### EXERCISE BRIEF:
How many lines below hold the string "pentru"? Report that number alone.

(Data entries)
== Segment start ==

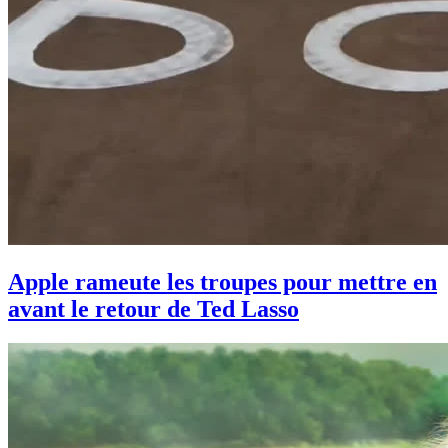
Apple rameute les troupes pour mettre en
avant le retour de Ted Lasso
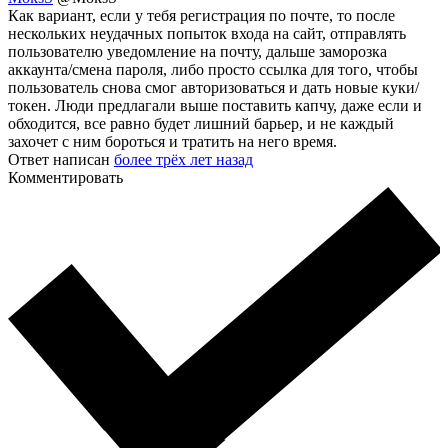
Как вариант, если у тебя регистрация по почте, то после
нескольких неудачных попыток входа на сайт, отправлять
пользователю уведомление на почту, дальше заморозка
аккаунта/смена пароля, либо просто ссылка для того, чтобы
пользователь снова смог авторизоваться и дать новые куки/
токен. Люди предлагали выше поставить капчу, даже если и
обходится, все равно будет лишний барьер, и не каждый
захочет с ним бороться и тратить на него время.
Ответ написан
более трёх лет назад
Комментировать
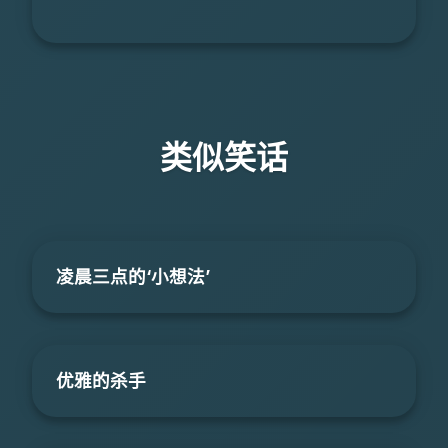
类似笑话
凌晨三点的‘小想法’
优雅的杀手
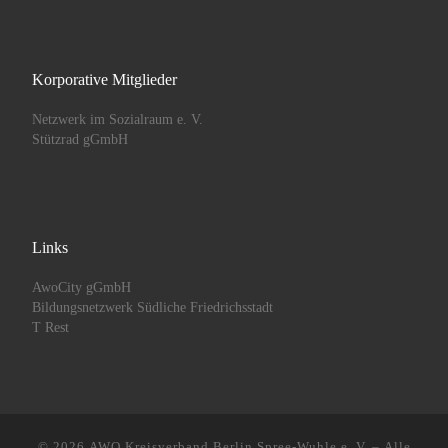
Korporative Mitglieder
Netzwerk im Sozialraum e. V.
Stützrad gGmbH
Links
AwoCity gGmbH
Bildungsnetzwerk Südliche Friedrichsstadt
T Rest
© 2026
AWO Kreisverband Berlin Spree-Wuhle e. V.
– Alle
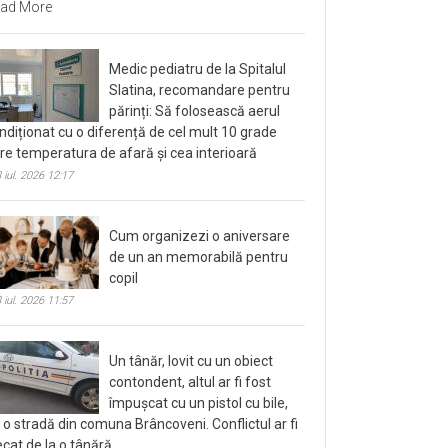
ad More
Medic pediatru de la Spitalul
Slatina, recomandare pentru
părinți: Să folosească aerul
ndiționat cu o diferență de cel mult 10 grade
tre temperatura de afară și cea interioară
 iul. 2026 12:17
Cum organizezi o aniversare
de un an memorabilă pentru
copil
 iul. 2026 11:57
Un tânăr, lovit cu un obiect
contondent, altul ar fi fost
împușcat cu un pistol cu bile,
 o stradă din comuna Brâncoveni. Conflictul ar fi
ecat de la o tânără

== Segment end ==

### EXERCISE ANSWER:
2